Yesterday I became a proud owner of Metz Carat (which is a special edition device similar to Chorus Manufakturkonzept). For this post, I’ve decided to pick a competitor’s TV in the same price range (around 800 €, note that I’ve got a special employee price for the Carat), which happens to be LG 42LW570S, and to compare the features. The comparison speaks for itself.
Main Features (as in sales prospects)
Metz: 37 inch
LG: 42 inch
(This is more a marketing number than something technically clean and useful, but still interesting to compare)
Metz: 200 Hz
LG: 600 Hz
LG: yes, shutter-glasses inclusive
Metz: yes (see below)
LG: yes (see below)
Metz: yes (see below)
LG: yes (see below)
Metz: two independent triple-tuners (PIP is possible, recording and watching other channel is possible)
LG: one triple-tuner
Metz: two independent slots (recording one CI+ channel and watching another one is possible)
LG: one slot
Metz: integrated 500 Gb HDD drive (I estimate around 60 hours of HD recordings), which is also used for timeshift. Recording on externally attached USB drive possible. Export of recordings to external drive possible.
LG: User’s Manual is not clear whether you have to attach an external USB storage, or has the TV an integrated storage. In any case, recording duration is limited by 5 hours. No export.
Metz: 4x HDMI, SCART, FBAS, 2x USB, LAN
LG: 4x HDMI, SCART, FBAS, 2x USB, LAN
Metz: DMP (expect more to be announced on the IFA)
LG: DMP and DMR
Metz: CE-HTML and HTML5 apps possible with a software update (expect more to be announced on the IFA)
LG: free web browsing, an own CE-HTML portal, as well as downloadable LG apps
Metz: MPEG1/2, H.264, AAC, MP3, OGG, WMA.
LG: all of the above, plus VC-1, WMA9 and DivX, XVid.
Video on Demand
Metz: none yet
LG: at least two VoD providers (vod.divx.com and maxdome.de), supposedly either WMDRM10 or PlayReady supported
Metz: stable and heavy brushed aluminium traditional remote control
LG: cheap plastic looking remote control with innovative gesture control
Metz: a very geeky UI allowing you to configure a lot of very technical settings. Just two examples: when scanning for DVB-C services, you can setup up to three symbol rates (don’t ask me what is this); when configuring display brightness, you have the choices of automatic, manual, dependent on current picture (dynamic contrast), dependent on the room luminance, and dependent both on current picture and room luminance. There are also a lot of features. For example, many settings (eg. volume, sharpness, saturation, zoom level etc) can be set per-channel. The remote control has programmable buttons labeled F1, F2 and F3. And, especially for the older geeks, there is a file manager looking just like Norton Commander (but in gray).

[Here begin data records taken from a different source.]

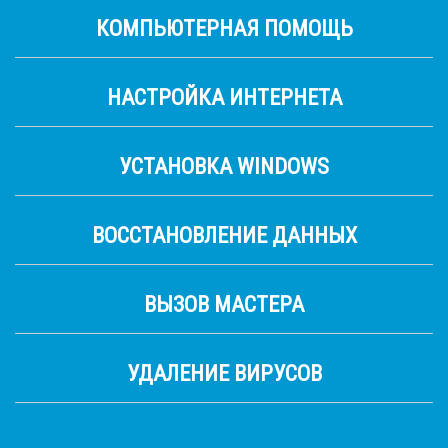
КОМПЬЮТЕРНАЯ ПОМОЩЬ
НАСТРОЙКА ИНТЕРНЕТА
УСТАНОВКА WINDOWS
ВОССТАНОВЛЕНИЕ ДАННЫХ
ВЫЗОВ МАСТЕРА
УДАЛЕНИЕ ВИРУСОВ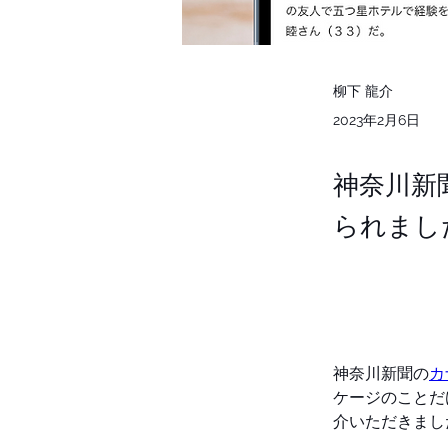
柳下 龍介
2023年2月6日
神奈川新
られまし
神奈川新聞の
カ
ケージのことだ
介いただきまし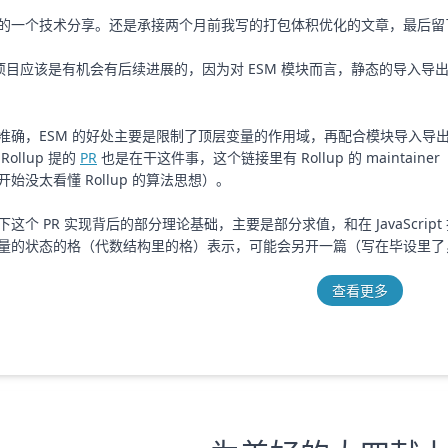
的一个技术分享。还是承接两个月前我写的打包体积优化的文章，最后留
类项目应该是有机会有后续进展的，因为对 ESM 模块而言，静态的导入
准确，ESM 的好处主要是限制了顶层变量的作用域，再配合模块导入导
ollup 提的
PR
也是在干这件事，这个链接里有 Rollup 的 maintainer
始没太看懂 Rollup 的算法思想）。
个 PR 实现背后的部分理论基础，主要是部分求值，和在 JavaScript 
量的状态的格（代数结构里的格）表示，可能会另开一篇（写在毕设里了
查看更多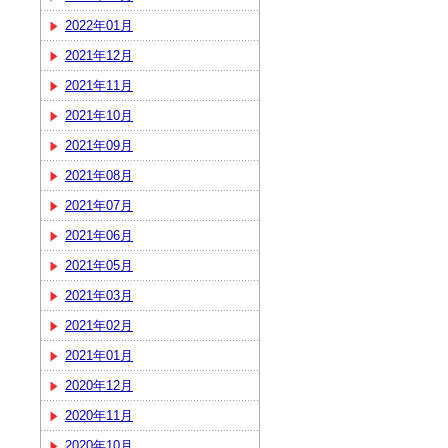
2022年01月
2021年12月
2021年11月
2021年10月
2021年09月
2021年08月
2021年07月
2021年06月
2021年05月
2021年03月
2021年02月
2021年01月
2020年12月
2020年11月
2020年10月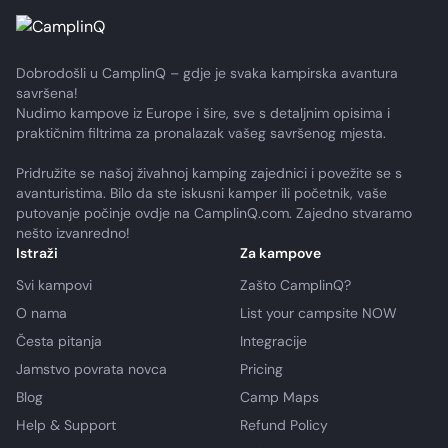
Dobrodošli u CamplinQ – gdje je svaka kampirska avantura
savršena!
Nudimo kampove iz Europe i šire, sve s detaljnim opisima i
praktičnim filtrima za pronalazak vašeg savršenog mjesta.
Pridružite se našoj živahnoj kamping zajednici i povežite se s
avanturistima. Bilo da ste iskusni kamper ili početnik, vaše
putovanje počinje ovdje na CamplinQ.com. Zajedno stvaramo
nešto izvanredno!
Istraži
Za kampove
Svi kampovi
Zašto CamplinQ?
O nama
List your campsite NOW
Česta pitanja
Integracije
Jamstvo povrata novca
Pricing
Blog
Camp Maps
Help & Support
Refund Policy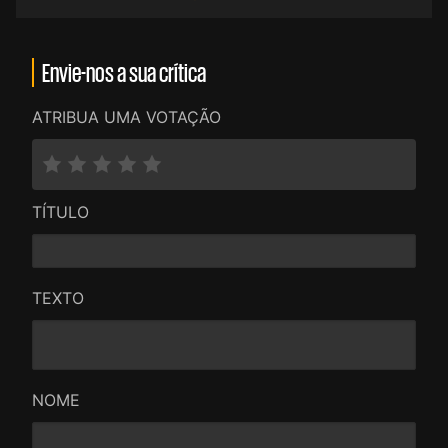
Envie-nos a sua crítica
ATRIBUA UMA VOTAÇÃO
TÍTULO
TEXTO
NOME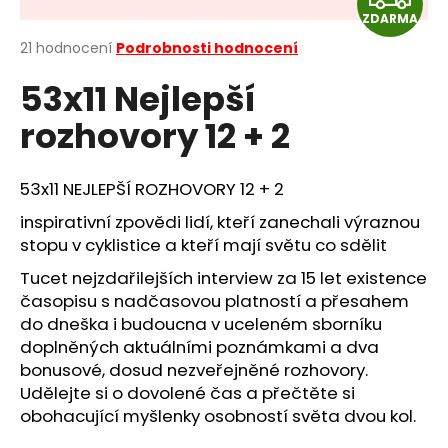
a
ZDARMA
D
j
Průměrné
21 hodnocení
Podrobnosti hodnocení
hodnocení
A
í
53x11 Nejlepší
produktu
t
je
R
rozhovory 12 + 2
?
3,6
z
M
5
hvězdiček.
53x11 NEJLEPŠÍ ROZHOVORY 12 + 2
A
inspirativní zpovědi lidí, kteří zanechali výraznou
HLEDAT
stopu v cyklistice a kteří mají světu co sdělit
Tucet nejzdařilejších interview za 15 let existence
časopisu s nadčasovou platností a přesahem
D
do dneška i budoucna v uceleném sborníku
o
doplněných aktuálními poznámkami a dva
p
bonusové, dosud nezveřejněné rozhovory.
o
Udělejte si o dovolené čas a přečtěte si
r
obohacující myšlenky osobností světa dvou kol.
u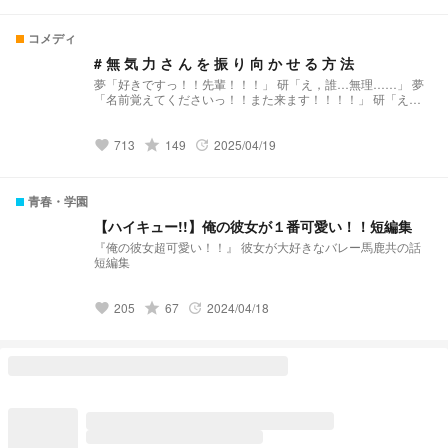
コメディ
# 無 気 力 さ ん を 振 り 向 か せ る 方 法
夢「好きですっ！！先輩！！！」 研「え，誰…無理……」 夢
「名前覚えてくださいっ！！また来ます！！！！」 研「え、
やめて…来ないで……」 夢「先輩〜っ！！危ない〜で
す〜！！！」 研（ｽｯ） 夢「避けるの上手？！，逃げないでく
ださ〜い泣」 夢「先輩！好きな食べ物はなんです
grade
713
149
2025/04/19
favorite
update
か？！！！」 研「サル◯アッキ」 夢「そうなんですね！！作
ってきます！！！」 研「作ってこないで」 夢「先輩が逃げ続
けても私は絶対，先輩を振り向かせますよ？！！！」 研「…
青春・学園
（しつこいの嫌いなのに）」 黒「他の学校にも無気力さんい
るよ」 夢「えっ，マジですか」 「でも，やっぱ…………
【ハイキュー!!】俺の彼女が１番可愛い！！短編集
♡」
『俺の彼女超可愛い！！』 彼女が大好きなバレー馬鹿共の話
短編集
grade
205
67
2024/04/18
favorite
update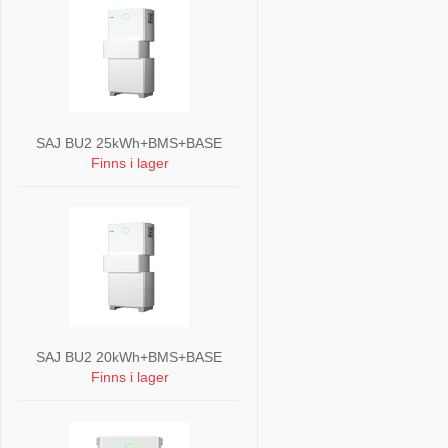
SAJ BU2 25kWh+BMS+BASE
Finns i lager
SAJ BU2 20kWh+BMS+BASE
Finns i lager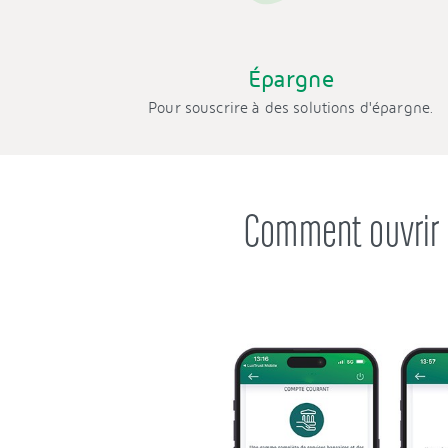
Épargne
Pour souscrire à des solutions d'épargne.
Comment ouvrir 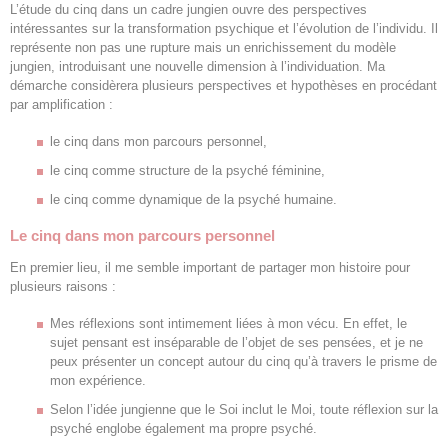
L’étude du cinq dans un cadre jungien ouvre des perspectives
intéressantes sur la transformation psychique et l’évolution de l’individu. Il
représente non pas une rupture mais un enrichissement du modèle
jungien, introduisant une nouvelle dimension à l’individuation. Ma
démarche considèrera plusieurs perspectives et hypothèses en procédant
par amplification :
le cinq dans mon parcours personnel,
le cinq comme structure de la psyché féminine,
le cinq comme dynamique de la psyché humaine.
Le cinq dans mon parcours personnel
En premier lieu, il me semble important de partager mon histoire pour
plusieurs raisons :
Mes réflexions sont intimement liées à mon vécu. En effet, le
sujet pensant est inséparable de l’objet de ses pensées, et je ne
peux présenter un concept autour du cinq qu’à travers le prisme de
mon expérience.
Selon l’idée jungienne que le Soi inclut le Moi, toute réflexion sur la
psyché englobe également ma propre psyché.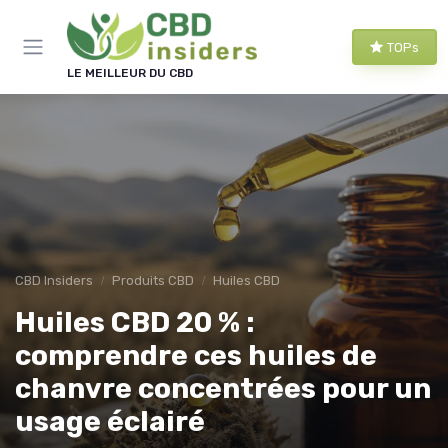
Panneau de gestion des cookies
TOPs
LE MEILLEUR DU CBD
CBD Insiders
Produits CBD
Huiles CBD
Huiles CBD 20 % :
comprendre ces huiles de
chanvre concentrées pour un
usage éclairé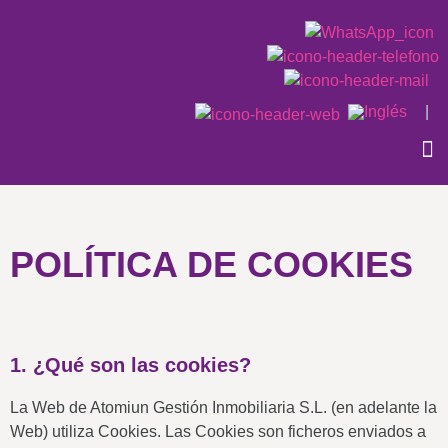
|
QU
CAS
POLÍTICA DE COOKIES
1. ¿Qué son las cookies?
La Web de Atomiun Gestión Inmobiliaria S.L. (en adelante la
Web) utiliza Cookies. Las Cookies son ficheros enviados a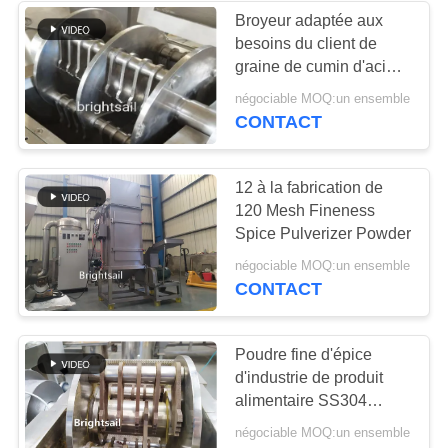
Broyeur adaptée aux
besoins du client de
15
graine de cumin d'acier
Systèmes de
inoxydable des BS 12 à
négociable MOQ:un ensemble
maille 120
CONTACT
conducteur de
convoyeur
12 à la fabrication de
120 Mesh Fineness
Spice Pulverizer Powder
16
négociable MOQ:un ensemble
CONTACT
machine de tamis
de poudre
Poudre fine d'épice
d'industrie de produit
alimentaire SS304
faisant la machine
négociable MOQ:un ensemble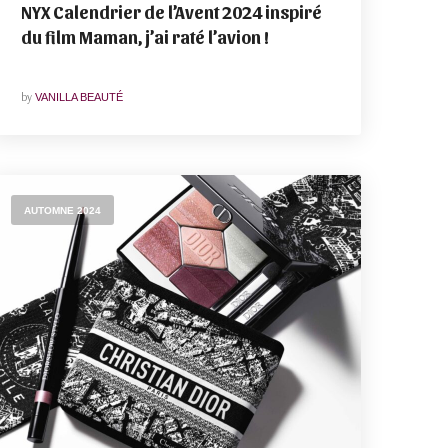
NYX Calendrier de l’Avent 2024 inspiré
du film Maman, j’ai raté l’avion !
by
VANILLA BEAUTÉ
AUTOMNE 2024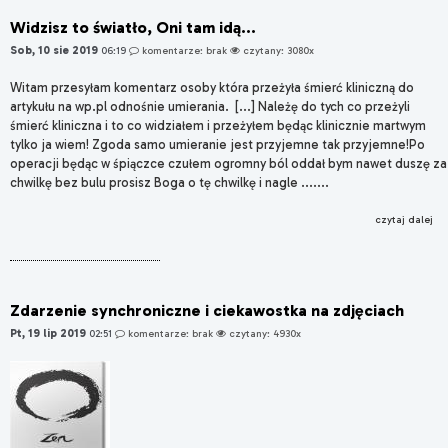
Widzisz to światło, Oni tam idą...
Sob, 10 sie 2019
06:19
komentarze: brak
czytany: 3080x
Witam przesyłam komentarz osoby która przeżyła śmierć kliniczną do
artykułu na wp.pl odnośnie umierania. [...] Należę do tych co przeżyli
śmierć kliniczna i to co widziałem i przeżyłem będąc klinicznie martwym
tylko ja wiem! Zgoda samo umieranie jest przyjemne tak przyjemne!Po
operacji będąc w śpiączce czułem ogromny ból oddał bym nawet duszę za
chwilkę bez bulu prosisz Boga o tę chwilkę i nagle .......
czytaj dalej
Zdarzenie synchroniczne i ciekawostka na zdjęciach
Pt, 19 lip 2019
02:51
komentarze: brak
czytany: 4930x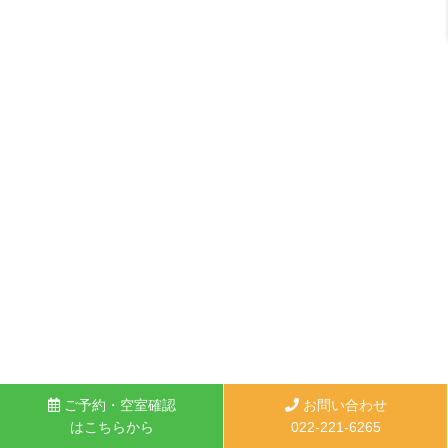
ご予約・空室確認
お問い合わせ
はこちらから
022-221-6265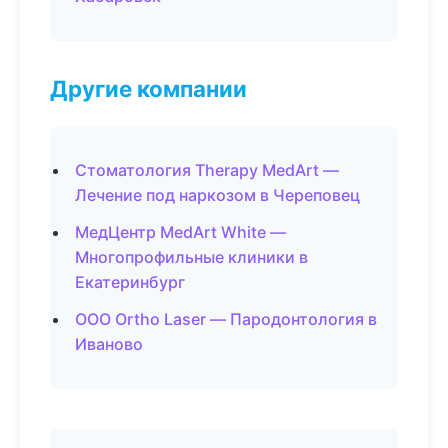
Другие компании
Стоматология Therapy MedArt —
Лечение под наркозом в Череповец
МедЦентр MedArt White —
Многопрофильные клиники в
Екатеринбург
ООО Ortho Laser — Пародонтология в
Иваново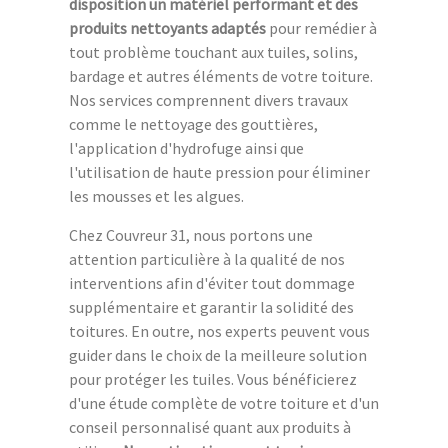
disposition un matériel performant et des
produits nettoyants adaptés
pour remédier à
tout problème touchant aux tuiles, solins,
bardage et autres éléments de votre toiture.
Nos services comprennent divers travaux
comme le nettoyage des gouttières,
l'application d'hydrofuge ainsi que
l'utilisation de haute pression pour éliminer
les mousses et les algues.
Chez Couvreur 31, nous portons une
attention particulière à la qualité de nos
interventions afin d'éviter tout dommage
supplémentaire et garantir la solidité des
toitures. En outre, nos experts peuvent vous
guider dans le choix de la meilleure solution
pour protéger les tuiles. Vous bénéficierez
d'une étude complète de votre toiture et d'un
conseil personnalisé quant aux produits à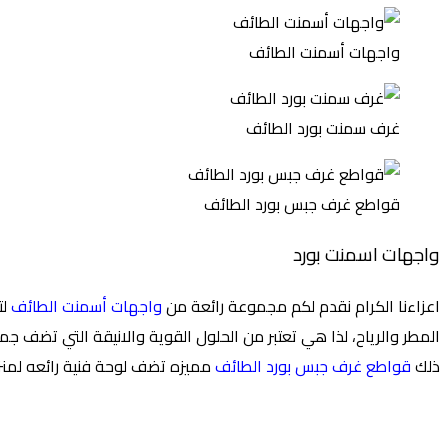
واجهات أسمنت الطائف
غرف سمنت بورد الطائف
قواطع غرف جبس بورد الطائف
واجهات اسمنت بورد
اعزاءنا الكرام نقدم لكم مجموعة رائعة من
واجهات أسمنت الطائف
لت
المطر والرياح، لذا هي تعتبر من الحلول القوية والانيقة التي تضف جما
ذلك
قواطع غرف جبس بورد الطائف
مميزه تضف لوحة فنية رائعه لمنزل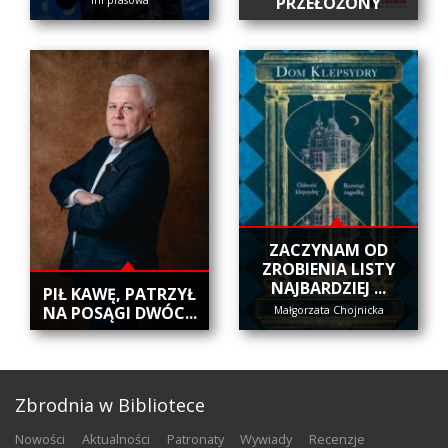
PRZEŁOŻONY
inf prasowa
ZACZYNAM OD
ZROBIENIA LISTY
NAJBARDZIEJ ...
​PIŁ KAWĘ, PATRZYŁ
NA POSĄGI DWÓC...
Małgorzata Chojnicka
Zbrodnia w Bibliotece
nowości
aktualności
patronaty
wywiady
recenzje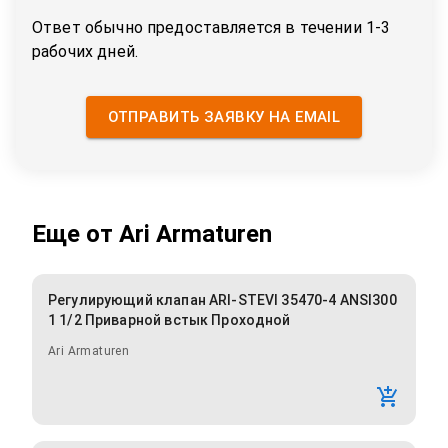
Ответ обычно предоставляется в течении 1-3
рабочих дней.
ОТПРАВИТЬ ЗАЯВКУ НА EMAIL
Еще от
Ari Armaturen
Регулирующий клапан ARI-STEVI 35470-4 ANSI300
1 1/2 Приварной встык Проходной
Ari Armaturen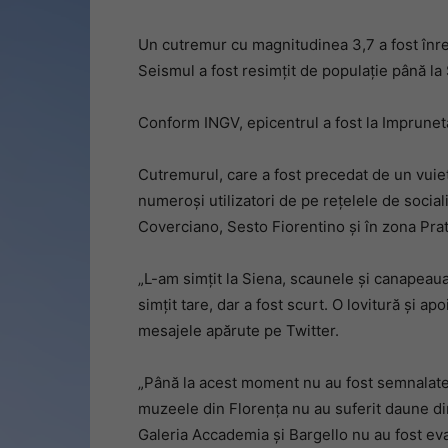
Un cutremur cu magnitudinea 3,7 a fost înregi
Seismul a fost resimțit de populație până la 
Conform INGV, epicentrul a fost la Impruneta
Cutremurul, care a fost precedat de un vuiet
numeroși utilizatori de pe rețelele de social
Coverciano, Sesto Fiorentino și în zona Prato
„L-am simțit la Siena, scaunele și canapeau
simțit tare, dar a fost scurt. O lovitură și a
mesajele apărute pe Twitter.
„Până la acest moment nu au fost semnalat
muzeele din Florența nu au suferit daune din 
Galeria Accademia și Bargello nu au fost eva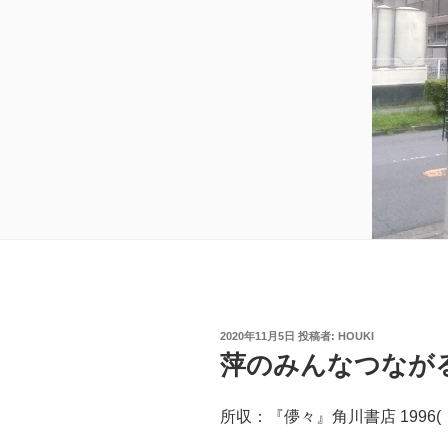
投
2020年11月5日
投稿者:
HOUKI
稿
萍のみんなつなが
日:
所収：『儚々』角川書店 1996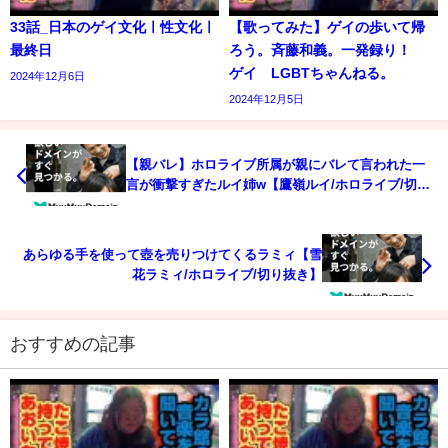
33話_日本のゲイ文化ㅣ性文化ㅣ
【歌ってみた】ゲイの歩いて帰
最終日
ろう。斉藤和義。一発録り！
ゲイ LGBTちゃんねる。
2024年12月6日
2024年12月5日
【親バレ】ホロライブ所属が親にバレて言われた一
言が衝撃すぎたルイ姉w【鷹嶺ルイ/ホロライブ/切り
抜き/holoX】
あらゆる手を使って壺を売りつけてくるラミィ【雪
花ラミィ/ホロライブ/切り抜き】
おすすめの記事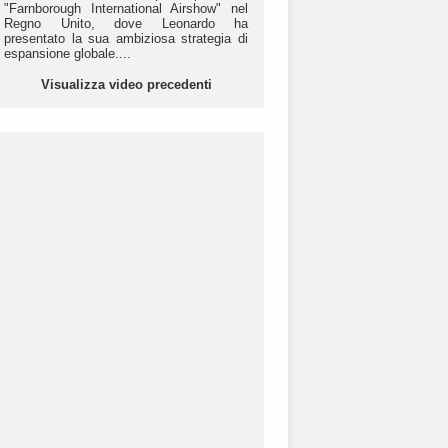
"Farnborough International Airshow" nel
Regno Unito, dove Leonardo ha
presentato la sua ambiziosa strategia di
espansione globale....
Visualizza video precedenti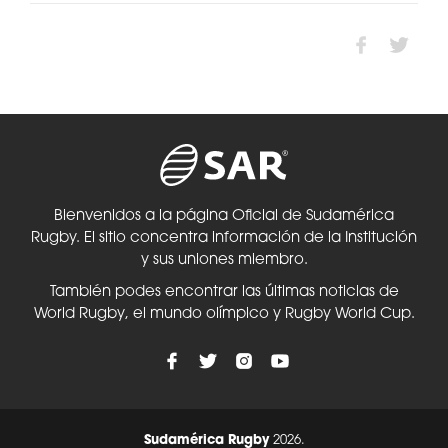
Bienvenidos a la página Oficial de Sudamérica
Rugby. El sitio concentra información de la Institución
y sus uniones miembro.
También podes encontrar las últimas noticias de
World Rugby, el mundo olímpico y Rugby World Cup.
Sudamérica Rugby
2026.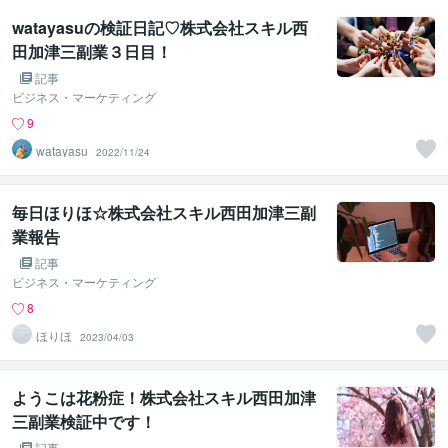
watayasuの検証日記♡株式会社スキル西
田加津三副業３日目！
記事
ビジネス・マーケティング
9
watayasu
2022/11/24
毎日ほりほ☆株式会社スキル西田加津三副
業報告
記事
ビジネス・マーケティング
8
ほりほ
2023/04/03
ようこは花粉症！株式会社スキル西田加津
三副業検証中です！
記事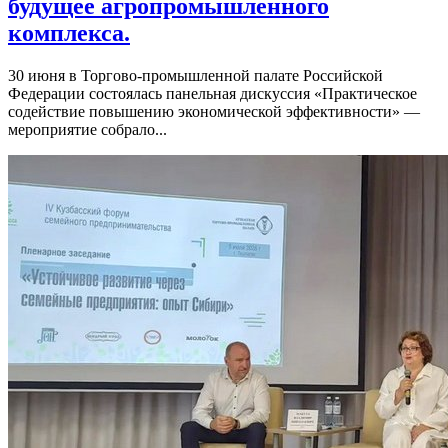
будущее агропромышленного
комплекса.
30 июня в Торгово-промышленной палате Российской
Федерации состоялась панельная дискуссия «Практическое
содействие повышению экономической эффективности» —
мероприятие собрало...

LG: Hard to say just looking at the manual, but it looks more along the lines of a very average and usual modern TV UI (hard to tell the difference between LG, Philips and Samsung).
I suppose Metz and LG are very similar in terms of the display panel used. The only difference could theoretically be in video processing algorithms, but the only information I have is that they have 600 Hz of something versus ours 200 Hz. It is hard to say without the possibility to compare the products in a direct test. The only thing I can surely say is that Metz produces truly stunning quality when switched to the “brilliant” mode and tuned on a HD service. The colors and sharpness are even a little exaggerated in comparison with the real-world objects situated left and right from the TV device. And yes, this is absolutely in no comparison with any Internet video stream I’ve ever played on my Acer 27 inch FullHD monitor.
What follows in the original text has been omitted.